Broadcaster commitment to Orchestrator subset interface

 * @dev Sets a broadcaster's subset of eligible orchestrators
 * @param _commitmentSubsetMerkleRoot merkle root derived from the merkle tree whose leaves are the addresses of the selected orchestrators
 * @param _commitmentSubsetExpiry roundId after which the commitment would stop being valid
function setCommitmentSubset(
    bytes32 _commitmentSubsetMerkleRoot, 
    uint256 _commitmentSubsetExpiry
) external;

Protocol Refactoring

In case the pre-proposal will be approved, the implementation of the drafted solution will include the refactoring of:

  • the B’s ‘unlock’ and ‘withdrawal’ logic
  • the O’s ticket redemption logic
  • possibly, the data structure - doubly linked list- currently representing the O pool
  • adding additional fields to the Ticket struct and, possibly, refactoring how its hash is being calculated

Alternative data structures

Some alternative data structures are being considered for the implementation of the present solution:

  • a bitmap rather than a merkle root. A broadcaster could represent their commitment subset with a bitmap. The bitmap would be such that the i-th bit would represent the i-th O in the current set of actively registered Os: 1 would represent the membership of the given O in a B’s commitment subset and 0 would represent its non-membership. The main advantages of the bitmap approach are its gas consumption and that it’d probably require less refactoring of the internal data structures representing the globally active O set than the Merkle Tree approach. The main concern would be that it provides less security guarantees than the cryptographic proof of membership provided by Merkle Trees - which would warrant a more thorough audit effort.
  • a global B ‘reserve vault’ rather than a reserve associated to each commitment subset. The required reserves of the global reserve vault would be calculated based on a counter keeping track of the total number of orchestrators in the currently active commitment subsets of a B. This would allow to have more lean data structures and a better UX for B withdrawals.

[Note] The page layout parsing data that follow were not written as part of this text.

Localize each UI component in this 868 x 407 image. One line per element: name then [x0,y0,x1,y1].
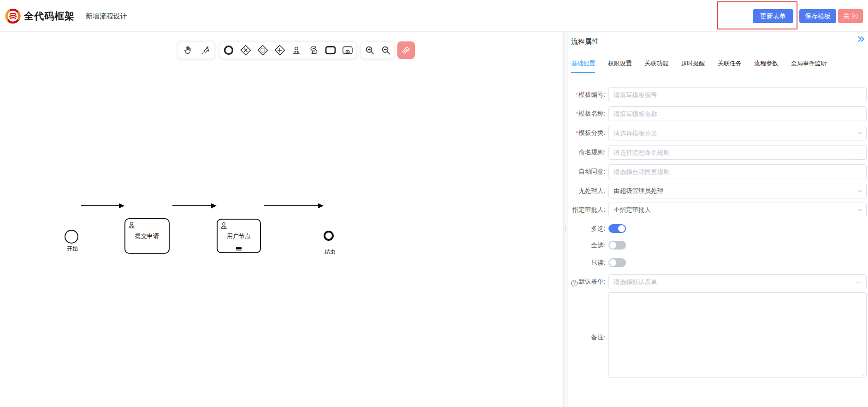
start-event-label: 开始 [58,245,87,253]
user-task-node-submit[interactable]: 提交申请 [124,218,170,254]
field-label-template-name: *模板名称: [567,106,605,121]
default-form-input[interactable] [608,274,867,289]
help-icon[interactable]: ? [571,280,578,286]
start-event-node[interactable] [65,230,78,244]
template-code-field [608,87,867,102]
no-handler-input[interactable] [608,184,867,198]
template-category-input[interactable] [608,126,867,140]
field-label-remark: 备注: [567,330,605,345]
task-label: 用户节点 [227,232,251,240]
tab-related-functions[interactable]: 关联功能 [644,59,668,72]
panel-tabs: 基础配置 权限设置 关联功能 超时提醒 关联任务 流程参数 全局事件监听 [571,59,838,73]
drag-dots-icon [565,224,566,233]
user-task-marker-icon [127,221,136,229]
field-label-assigned-approver: 指定审批人: [567,203,605,217]
toggle-label-multi-select: 多选: [567,224,605,233]
brand-name: 全代码框架 [24,0,75,32]
template-name-field [608,106,867,121]
close-button[interactable]: 关 闭 [838,9,863,23]
toggle-label-read-only: 只读: [567,258,605,267]
tab-permission-settings[interactable]: 权限设置 [608,59,632,72]
tab-timeout-reminder[interactable]: 超时提醒 [681,59,705,72]
no-handler-select [608,184,867,198]
toggle-label-select-all: 全选: [567,241,605,250]
header-bar: 全代码框架 新增流程设计 更新表单 保存模板 关 闭 [0,0,868,32]
field-label-no-handler: 无处理人: [567,184,605,198]
process-properties-panel: 流程属性 基础配置 权限设置 关联功能 超时提醒 关联任务 流程参数 全局事件监… [567,32,868,407]
field-label-naming-rule: 命名规则: [567,145,605,160]
tab-global-event-listener[interactable]: 全局事件监听 [791,59,827,72]
template-category-select [608,126,867,140]
panel-title: 流程属性 [571,37,599,46]
assigned-approver-input[interactable] [608,203,867,217]
read-only-toggle[interactable] [608,258,626,267]
task-label: 提交申请 [135,232,159,240]
panel-resize-handle[interactable] [563,32,567,407]
naming-rule-input[interactable] [608,145,867,160]
template-code-input[interactable] [608,87,867,102]
remark-field [608,292,867,378]
user-task-marker-icon [219,221,228,230]
collapse-panel-icon[interactable] [856,35,865,44]
naming-rule-picker: ··· [608,145,867,160]
field-label-default-form: ?默认表单: [565,274,605,289]
end-event-label: 结束 [315,248,345,256]
assigned-approver-select [608,203,867,217]
multi-instance-marker-icon [236,246,242,251]
field-label-template-category: *模板分类: [567,126,605,140]
select-all-toggle[interactable] [608,241,626,250]
brand-logo-icon [5,8,21,24]
tab-basic-config[interactable]: 基础配置 [571,59,595,73]
user-task-node-user[interactable]: 用户节点 [217,219,261,253]
page-title: 新增流程设计 [86,0,127,32]
remark-textarea[interactable] [608,292,867,378]
multi-select-toggle[interactable] [608,224,626,233]
field-label-template-code: *模板编号: [567,87,605,102]
field-label-auto-agree: 自动同意: [567,164,605,179]
tab-process-params[interactable]: 流程参数 [754,59,778,72]
default-form-picker: ··· [608,274,867,289]
update-form-button[interactable]: 更新表单 [753,9,793,23]
auto-agree-input[interactable] [608,164,867,179]
template-name-input[interactable] [608,106,867,121]
sequence-flow-edges [0,32,563,407]
tab-related-tasks[interactable]: 关联任务 [718,59,742,72]
auto-agree-field [608,164,867,179]
workflow-designer-app: 全代码框架 新增流程设计 更新表单 保存模板 关 闭 [0,0,868,407]
bpmn-canvas[interactable]: 开始 提交申请 用户节点 结束 [0,32,563,407]
save-template-button[interactable]: 保存模板 [799,9,836,23]
end-event-node[interactable] [324,231,334,241]
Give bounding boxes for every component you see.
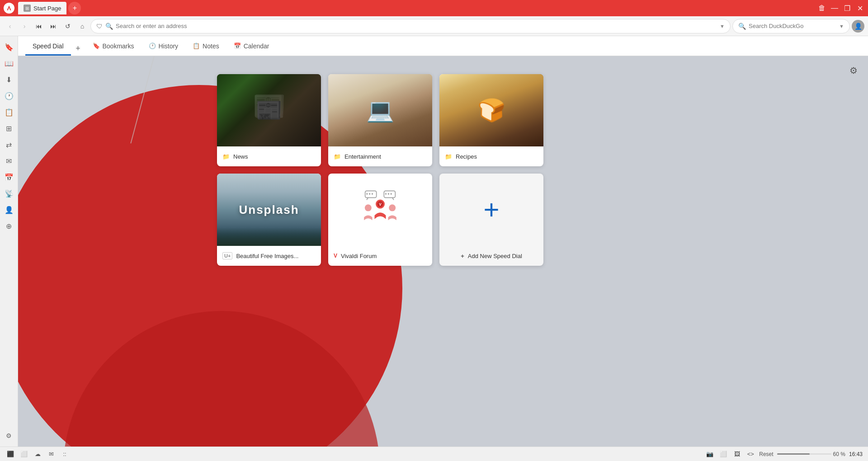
close-button[interactable]: ✕ xyxy=(855,4,864,13)
sidebar-item-calendar[interactable]: 📅 xyxy=(2,170,16,184)
sidebar-item-bookmarks[interactable]: 🔖 xyxy=(2,40,16,54)
svg-point-9 xyxy=(365,204,372,211)
minimize-button[interactable]: — xyxy=(830,4,839,13)
entertainment-label-text: Entertainment xyxy=(344,153,381,160)
speed-dial-grid: 📰 📁 News 💻 📁 xyxy=(18,56,868,266)
sidebar-item-feeds[interactable]: 📡 xyxy=(2,186,16,201)
dial-card-add-new[interactable]: + + Add New Speed Dial xyxy=(439,174,543,266)
status-camera-icon[interactable]: 📷 xyxy=(705,449,715,459)
add-new-label-text: Add New Speed Dial xyxy=(468,253,522,259)
dropdown-icon[interactable]: ▼ xyxy=(720,24,725,29)
tab-speed-dial[interactable]: Speed Dial xyxy=(25,38,71,56)
tab-navigation-bar: Speed Dial + 🔖 Bookmarks 🕐 History 📋 Not… xyxy=(18,36,868,56)
svg-point-6 xyxy=(385,193,387,194)
shield-icon: 🛡 xyxy=(96,23,103,30)
bookmarks-tab-icon: 🔖 xyxy=(93,42,100,49)
svg-point-7 xyxy=(388,193,389,194)
search-dropdown-icon[interactable]: ▼ xyxy=(839,24,844,29)
window-controls: 🗑 — ❐ ✕ xyxy=(817,4,864,13)
dial-card-entertainment[interactable]: 💻 📁 Entertainment xyxy=(328,74,432,166)
tab-area: ⊞ Start Page + xyxy=(18,2,814,14)
svg-point-10 xyxy=(389,204,396,211)
sidebar-settings-button[interactable]: ⚙ xyxy=(2,428,16,443)
new-tab-button[interactable]: + xyxy=(68,2,81,14)
active-tab[interactable]: ⊞ Start Page xyxy=(18,2,66,14)
back-button[interactable]: ‹ xyxy=(4,20,16,33)
status-icon-layout2[interactable]: ⬜ xyxy=(19,449,29,459)
zoom-slider[interactable] xyxy=(777,453,831,455)
status-code-icon[interactable]: <> xyxy=(745,449,755,459)
news-folder-icon: 📁 xyxy=(222,153,230,160)
svg-point-8 xyxy=(391,193,392,194)
dial-card-news[interactable]: 📰 📁 News xyxy=(217,74,321,166)
delete-button[interactable]: 🗑 xyxy=(817,4,826,13)
dial-card-unsplash-image: Unsplash xyxy=(217,174,321,246)
sidebar-item-history[interactable]: 🕐 xyxy=(2,89,16,103)
recipes-label-text: Recipes xyxy=(456,153,477,160)
dial-card-entertainment-label: 📁 Entertainment xyxy=(328,146,432,166)
navigation-bar: ‹ › ⏮ ⏭ ↺ ⌂ 🛡 🔍 ▼ 🔍 ▼ 👤 xyxy=(0,16,868,36)
vivaldi-forum-illustration: V xyxy=(328,174,432,246)
sidebar-item-panels[interactable]: ⊞ xyxy=(2,121,16,136)
add-new-plus-label-icon: + xyxy=(461,253,464,259)
status-icon-cloud[interactable]: ☁ xyxy=(33,449,42,459)
tab-favicon: ⊞ xyxy=(24,5,31,12)
dial-card-unsplash[interactable]: Unsplash U+ Beautiful Free Images... xyxy=(217,174,321,266)
tab-calendar[interactable]: 📅 Calendar xyxy=(226,38,277,56)
sidebar-item-add[interactable]: ⊕ xyxy=(2,219,16,233)
forum-svg: V xyxy=(358,187,403,232)
dial-card-add-new-label: + Add New Speed Dial xyxy=(455,246,528,266)
dial-card-news-label: 📁 News xyxy=(217,146,321,166)
maximize-button[interactable]: ❐ xyxy=(843,4,852,13)
tab-notes[interactable]: 📋 Notes xyxy=(185,38,226,56)
forward-button[interactable]: › xyxy=(18,20,31,33)
zoom-control: 60 % xyxy=(777,451,845,457)
sidebar-item-downloads[interactable]: ⬇ xyxy=(2,72,16,87)
reload-button[interactable]: ↺ xyxy=(61,20,74,33)
speed-dial-area: ⚙ 📰 📁 News xyxy=(18,56,868,447)
svg-text:V: V xyxy=(379,202,382,207)
profile-avatar[interactable]: 👤 xyxy=(852,20,864,33)
notes-tab-icon: 📋 xyxy=(193,42,200,49)
entertainment-folder-icon: 📁 xyxy=(334,153,341,160)
tab-history[interactable]: 🕐 History xyxy=(142,38,186,56)
main-area: 🔖 📖 ⬇ 🕐 📋 ⊞ ⇄ ✉ 📅 📡 👤 ⊕ ⚙ Speed Dial + 🔖… xyxy=(0,36,868,447)
sidebar-item-mail[interactable]: ✉ xyxy=(2,154,16,168)
unsplash-overlay-text: Unsplash xyxy=(239,203,299,217)
history-tab-icon: 🕐 xyxy=(149,42,156,49)
status-icon-mail[interactable]: ✉ xyxy=(46,449,56,459)
last-page-button[interactable]: ⏭ xyxy=(47,20,60,33)
tab-bookmarks[interactable]: 🔖 Bookmarks xyxy=(85,38,142,56)
vivaldi-logo xyxy=(4,3,14,14)
tab-title: Start Page xyxy=(33,5,61,12)
sidebar-item-notes[interactable]: 📋 xyxy=(2,105,16,119)
search-input[interactable] xyxy=(749,23,836,29)
add-new-illustration: + xyxy=(483,174,499,246)
calendar-tab-label: Calendar xyxy=(244,42,269,50)
dial-card-entertainment-image: 💻 xyxy=(328,74,432,146)
status-window-icon[interactable]: ⬜ xyxy=(718,449,728,459)
dial-card-recipes[interactable]: 🍞 📁 Recipes xyxy=(439,74,543,166)
status-bar: ⬛ ⬜ ☁ ✉ :: 📷 ⬜ 🖼 <> Reset 60 % 16:43 xyxy=(0,447,868,461)
dial-card-unsplash-label: U+ Beautiful Free Images... xyxy=(217,246,321,266)
home-button[interactable]: ⌂ xyxy=(76,20,89,33)
reset-label[interactable]: Reset xyxy=(759,451,773,457)
zoom-slider-fill xyxy=(777,453,810,455)
status-image-icon[interactable]: 🖼 xyxy=(732,449,742,459)
sidebar-item-translate[interactable]: ⇄ xyxy=(2,137,16,152)
search-bar[interactable]: 🔍 ▼ xyxy=(732,19,850,33)
address-bar[interactable]: 🛡 🔍 ▼ xyxy=(90,19,731,33)
unsplash-label-text: Beautiful Free Images... xyxy=(236,253,298,259)
dial-card-vivaldi-forum[interactable]: V V Vivaldi Forum xyxy=(328,174,432,266)
sidebar-item-contacts[interactable]: 👤 xyxy=(2,202,16,217)
status-icon-layout1[interactable]: ⬛ xyxy=(5,449,15,459)
history-tab-label: History xyxy=(159,42,179,50)
notes-tab-label: Notes xyxy=(203,42,219,50)
dial-card-recipes-label: 📁 Recipes xyxy=(439,146,543,166)
tab-add-button[interactable]: + xyxy=(71,41,85,56)
address-input[interactable] xyxy=(116,23,717,29)
sidebar-item-reading-list[interactable]: 📖 xyxy=(2,56,16,71)
status-icon-grid[interactable]: :: xyxy=(60,449,70,459)
first-page-button[interactable]: ⏮ xyxy=(33,20,45,33)
recipes-folder-icon: 📁 xyxy=(445,153,452,160)
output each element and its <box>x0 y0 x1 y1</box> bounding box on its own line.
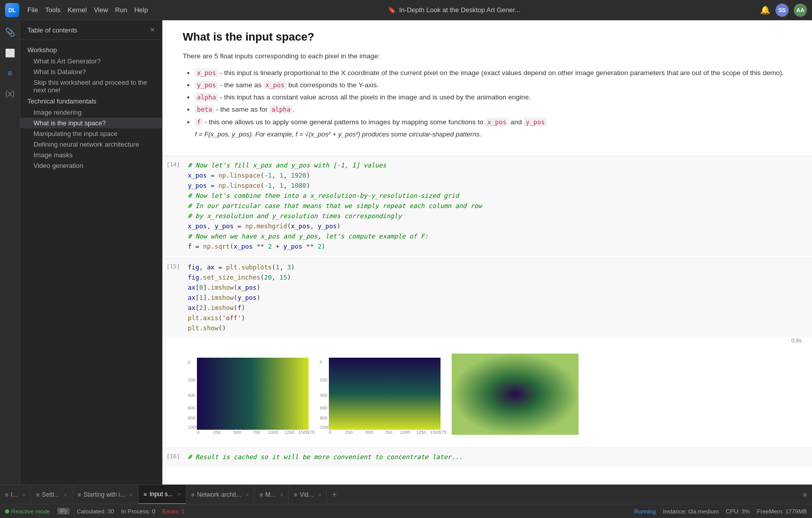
bullet-alpha: alpha - this input has a constant value … <box>195 91 792 103</box>
toc-close-button[interactable]: × <box>150 25 155 34</box>
bullet-beta: beta - the same as for alpha. <box>195 103 792 116</box>
chart-f <box>452 354 579 436</box>
code-f: f <box>195 118 203 126</box>
menu-help[interactable]: Help <box>134 6 148 14</box>
errors-status: Errors: 1 <box>162 508 185 514</box>
bell-icon[interactable]: 🔔 <box>760 5 770 15</box>
toc-item-rendering[interactable]: Image rendering <box>20 107 162 118</box>
menu-file[interactable]: File <box>27 6 38 14</box>
tab-starting[interactable]: ≡ Starting with i... × <box>73 485 139 504</box>
code-cell-15: [15] fig, ax = plt.subplots(1, 3) fig.se… <box>162 258 812 337</box>
toc-title: Table of contents <box>27 26 77 34</box>
tab-settings-label: Setti... <box>42 491 59 498</box>
tab-add-button[interactable]: + <box>327 490 342 499</box>
tab-starting-label: Starting with i... <box>84 491 125 498</box>
toc-item-art-gen[interactable]: What is Art Generator? <box>20 56 162 66</box>
tab-m[interactable]: ≡ M... × <box>254 485 289 504</box>
svg-rect-21 <box>329 358 441 430</box>
chart-xpos: 0 200 400 600 800 1000 <box>188 354 315 436</box>
cell-15-label: [15] <box>166 263 180 270</box>
svg-text:750: 750 <box>253 430 260 435</box>
code-cell-14-content: # Now let's fill x_pos and y_pos with [-… <box>188 160 802 252</box>
bookmark-icon: 🔖 <box>388 6 396 14</box>
svg-text:1000: 1000 <box>268 430 278 435</box>
svg-text:1750: 1750 <box>307 430 315 435</box>
code-cell-15-content: fig, ax = plt.subplots(1, 3) fig.set_siz… <box>188 262 802 333</box>
svg-text:0: 0 <box>197 430 199 435</box>
math-formula: f = F(x_pos, y_pos). For example, f = √(… <box>195 130 482 138</box>
code-cell-14: [14] # Now let's fill x_pos and y_pos wi… <box>162 156 812 256</box>
reactive-mode-dot <box>5 509 9 513</box>
toc-item-manipulating[interactable]: Manipulating the input space <box>20 128 162 139</box>
svg-text:800: 800 <box>320 416 327 421</box>
freemem-status: FreeMem: 1779MB <box>757 508 807 514</box>
sidebar-icon-attachment[interactable]: 📎 <box>3 25 17 39</box>
tab-network-icon: ≡ <box>191 492 194 498</box>
toc-item-datalore[interactable]: What is Datalore? <box>20 66 162 77</box>
tab-i[interactable]: ≡ I... × <box>0 485 31 504</box>
tab-settings-icon: ≡ <box>36 492 39 498</box>
svg-text:500: 500 <box>365 430 373 435</box>
avatar-aa[interactable]: AA <box>794 4 807 17</box>
charts-row: 0 200 400 600 800 1000 <box>188 349 802 441</box>
toc-section-tech[interactable]: Technical fundamentals <box>20 95 162 107</box>
tab-i-label: I... <box>11 491 17 498</box>
svg-text:200: 200 <box>320 377 327 383</box>
toc-item-masks[interactable]: Image masks <box>20 150 162 160</box>
toc-item-video[interactable]: Video generation <box>20 160 162 171</box>
reactive-mode-status[interactable]: Reactive mode <box>5 508 50 514</box>
bullet-list: x_pos - this input is linearly proportio… <box>183 67 792 141</box>
toc-header: Table of contents × <box>20 20 162 40</box>
svg-text:600: 600 <box>320 405 327 410</box>
tab-settings-close[interactable]: × <box>64 492 67 498</box>
tab-settings[interactable]: ≡ Setti... × <box>31 485 73 504</box>
chart-ypos: 0 200 400 600 800 1000 <box>320 354 447 436</box>
menu-run[interactable]: Run <box>115 6 127 14</box>
intro-text: There are 5 float inputs corresponding t… <box>183 51 792 62</box>
menu-tools[interactable]: Tools <box>45 6 60 14</box>
svg-text:1250: 1250 <box>284 430 294 435</box>
sidebar-icon-variable[interactable]: (x) <box>3 87 17 100</box>
toc-item-skip[interactable]: Skip this worksheet and proceed to the n… <box>20 77 162 95</box>
tab-input-label: Input s... <box>149 491 173 498</box>
tab-network-close[interactable]: × <box>246 492 249 498</box>
tab-network[interactable]: ≡ Network archit... × <box>186 485 255 504</box>
topbar: DL File Tools Kernel View Run Help 🔖 In-… <box>0 0 812 20</box>
tab-m-icon: ≡ <box>259 492 262 498</box>
sidebar-icon-panel: 📎 ⬜ ≡ (x) <box>0 20 20 485</box>
tab-m-label: M... <box>265 491 276 498</box>
tab-input-icon: ≡ <box>144 491 147 497</box>
tab-i-close[interactable]: × <box>22 492 25 498</box>
tab-m-close[interactable]: × <box>280 492 283 498</box>
svg-text:1000: 1000 <box>188 425 198 430</box>
toc-panel: Table of contents × Workshop What is Art… <box>20 20 162 485</box>
toc-item-input-space[interactable]: What is the input space? <box>20 118 162 128</box>
toc-section-workshop[interactable]: Workshop <box>20 44 162 56</box>
avatar-ss[interactable]: SS <box>775 4 789 17</box>
calculated-status: Calculated: 30 <box>77 508 114 514</box>
menu-view[interactable]: View <box>94 6 108 14</box>
sidebar-icon-list[interactable]: ≡ <box>6 67 14 80</box>
svg-text:250: 250 <box>345 430 353 435</box>
sidebar-icon-toc[interactable]: ⬜ <box>3 46 17 60</box>
running-status: Running <box>634 508 656 514</box>
svg-text:0: 0 <box>329 430 331 435</box>
code-ypos: y_pos <box>195 81 218 89</box>
tab-input-close[interactable]: × <box>177 491 180 497</box>
menu-kernel[interactable]: Kernel <box>67 6 87 14</box>
svg-text:600: 600 <box>188 405 195 410</box>
svg-text:800: 800 <box>188 416 195 421</box>
tab-vid[interactable]: ≡ Vid... × <box>289 485 327 504</box>
instance-status: Instance: t3a.medium <box>663 508 719 514</box>
tab-vid-close[interactable]: × <box>318 492 321 498</box>
chart-xpos-svg: 0 200 400 600 800 1000 <box>188 354 315 435</box>
svg-text:1000: 1000 <box>320 425 330 430</box>
tab-input-space[interactable]: ≡ Input s... × <box>139 485 186 504</box>
tab-starting-close[interactable]: × <box>130 492 133 498</box>
toc-item-neural-net[interactable]: Defining neural network architecture <box>20 139 162 150</box>
ipy-label: IPy <box>57 508 70 514</box>
chart-ypos-svg: 0 200 400 600 800 1000 <box>320 354 447 435</box>
reactive-mode-label: Reactive mode <box>11 508 50 514</box>
tab-network-label: Network archit... <box>197 491 241 498</box>
tab-menu-button[interactable]: ≡ <box>798 491 812 499</box>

The implementation specs drafted above have not been yet rigorously tested and might be subject to changes if they will be proven incorrect or should a better implementation be found. However, even in case of changes, the implementation specs will conform to the present proposal in case it will be approved.


This looks great Riccardo, thanks for getting this together! One initial question I have is with the storage of the commitment Merkle tree leaf nodes to construct the proof - there would need to be some off-chain communication between B <> O to ensure the Orchestrator has the leaf nodes available for proofs (to be able to redeem tickets). I would imagine this would mean that we would need the O to cache leaf nodes each time they receive a ticket or a pointer to storage in IPFS? Also, I am not familiar with how many broadcaster nodes can be run at once, but if there can be more than one, how would broadcasters communicate those leaf nodes to each other?

Broadcasters can choose the Orchestrators they want to broadcast to, it would be a good place to start if that automatically modified the deposit requirements, but I’m sure it’s much more complicated than that.